EXERCISE DESCRIPTION:
Only the text is wanted; write out each record below exactly and exclude all pictures.

[Saved entries]
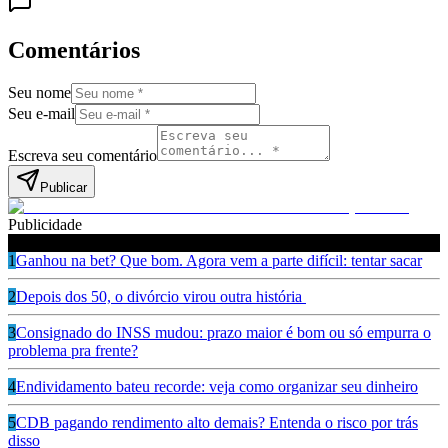
Comentários
Seu nome
Seu e-mail
Escreva seu comentário
Publicar
Publicidade
Leia também
1
Ganhou na bet? Que bom. Agora vem a parte difícil: tentar sacar
2
Depois dos 50, o divórcio virou outra história
3
Consignado do INSS mudou: prazo maior é bom ou só empurra o
problema pra frente?
4
Endividamento bateu recorde: veja como organizar seu dinheiro
5
CDB pagando rendimento alto demais? Entenda o risco por trás
disso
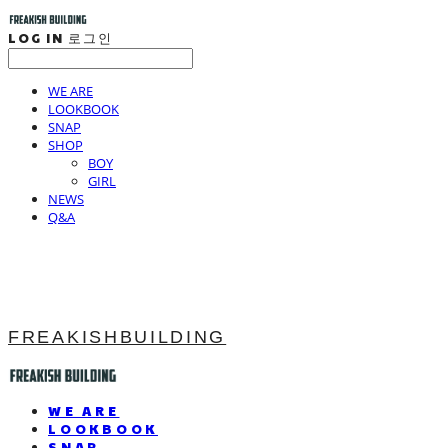
LOG IN
로그인
WE ARE
LOOKBOOK
SNAP
SHOP
BOY
GIRL
NEWS
Q&A
FREAKISHBUILDING
WE ARE
LOOKBOOK
SNAP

TASK ANSWER:
Comentários
Seu nome
Seu e-mail
Escreva seu comentário
Publicar
Publicidade
Leia também
1
Ganhou na bet? Que bom. Agora vem a parte difícil: tentar sacar
2
Depois dos 50, o divórcio virou outra história
3
Consignado do INSS mudou: prazo maior é bom ou só empurra o
problema pra frente?
4
Endividamento bateu recorde: veja como organizar seu dinheiro
5
CDB pagando rendimento alto demais? Entenda o risco por trás
disso
LOG IN
로그인
WE ARE
LOOKBOOK
SNAP
SHOP
BOY
GIRL
NEWS
Q&A
FREAKISHBUILDING
WE ARE
LOOKBOOK
SNAP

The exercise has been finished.